Stoelting’s Anesthesia and Co-Existing Disease 7th ed.p.168
The exact mechanism responsible for bradycardia and asystole during spinal and epidural anesthesia is unknown. One proposed mechanism is the Bezold-Jarisch response, a paradoxical reflex-induced bradycardia resulting from decreased venous return and activation of vagal reflex arcs mediated by baroreceptors and stretch receptors. Another possible mechanism is the unopposed parasympathetic nervous system activity that results from the anesthetic-induced sympathectomy. Blockade of cardiac accelerator fibers originating from thoracic sympathetic ganglia (T1-4) may alter the balance of autonomic nervous system input to the heart and lead to relatively unopposed parasympathetic influences on the SA node and AV node. Secondary factors such as hypovolemia, opioid administration, sedation, hypercarbia, concurrent medical illnesses, and long-term use of medications that slow the heart rate could also contribute to the development of bradycardia.
Pharmacologic management should follow ACS protocols and include treatment with atropine, epinephrine, and/or dopamine as appropriate.
The following source should not be used for board references but is provided to further illustrate the concept of the Bezold-Jarisch reflex.
British Journal of Anaesthesia 2001; volume 86; p. 859–68
The following source should not be used for board references but is provided to further illustrate the concept of the Bezold-Jarisch reflex.
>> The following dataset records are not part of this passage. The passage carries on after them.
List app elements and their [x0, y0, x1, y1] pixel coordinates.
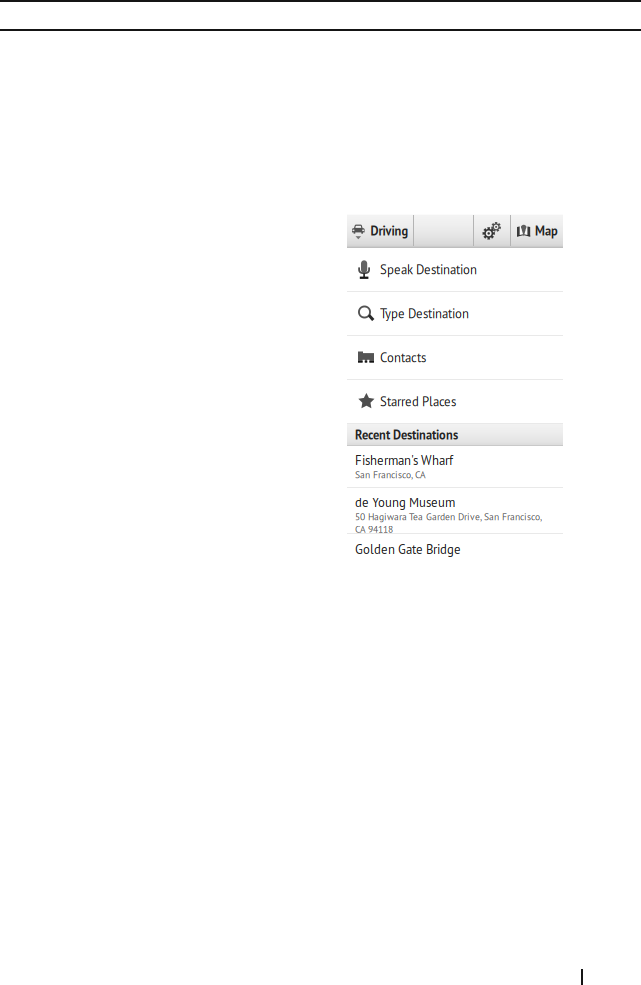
button[interactable]: Fisherman's Wharf — [347, 446, 563, 488]
staticText: Speak Destination — [380, 261, 477, 278]
staticText: Contacts — [380, 349, 426, 366]
staticText: Fisherman's Wharf — [355, 452, 453, 469]
button[interactable]: de Young Museum — [347, 488, 563, 534]
staticText: San Francisco, CA — [355, 469, 426, 481]
button[interactable]: Driving — [347, 214, 413, 248]
button[interactable]: Type Destination — [347, 292, 563, 336]
button[interactable]: Map — [511, 214, 563, 248]
button[interactable]: Route options — [474, 214, 510, 248]
staticText: de Young Museum — [355, 494, 455, 511]
staticText: Golden Gate Bridge — [355, 541, 461, 558]
staticText: Driving — [370, 223, 408, 239]
staticText: Map — [535, 223, 558, 239]
staticText: CA 94118 — [355, 523, 393, 535]
button[interactable]: Contacts — [347, 336, 563, 380]
button[interactable]: Speak Destination — [347, 248, 563, 292]
staticText: Type Destination — [380, 305, 469, 322]
button[interactable]: Golden Gate Bridge — [347, 534, 563, 557]
button[interactable]: Starred Places — [347, 380, 563, 424]
staticText: 50 Hagiwara Tea Garden Drive, San Franci… — [355, 511, 542, 523]
staticText: Starred Places — [380, 393, 456, 410]
staticText: Recent Destinations — [355, 427, 458, 443]
button[interactable]: Search along route — [414, 214, 473, 248]
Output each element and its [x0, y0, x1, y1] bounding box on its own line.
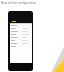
- button[interactable]: [10, 36, 32, 39]
- button[interactable]: [10, 39, 32, 42]
- button[interactable]: [10, 45, 32, 48]
- button[interactable]: [10, 33, 32, 36]
- staticText: New vehicle configuration: [1, 1, 37, 5]
- button[interactable]: [10, 27, 32, 30]
- button[interactable]: [10, 42, 32, 45]
- button[interactable]: [10, 30, 32, 33]
- button[interactable]: [10, 24, 32, 27]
Reflex cardiovascular depression with vasodilation and bradycardia have been variously termed vasovagal syncope, the Bezold–Jarisch reflex, and neurocardiogenic syncope. The circulatory response changes from the routine maintenance of arterial pressure to parasympathetic activation and sympathetic inhibition, causing hypotension. This change is triggered by reduced cardiac venous return and through affective mechanisms such as pain or fear. It is probably mediated partly via afferent nerves from the heart but also by various non-cardiac baroreceptors, which may become paradoxically active. This response may occur during regional anesthesia, hemorrhage, or supine inferior vena cava compression in pregnancy; these factors are additive when combined. In these circumstances, hypotension may be more severe than that caused by bradycardia alone because of unappreciated vasodilation. Treatment includes restoring venous return and correcting absolute blood volume deficits. Ephedrine is the most logical choice of a single drug to fix the changes because of its combined action on the heart and peripheral blood vessels. Epinephrine must be used early in established cardiac arrest, especially after high regional anesthesia.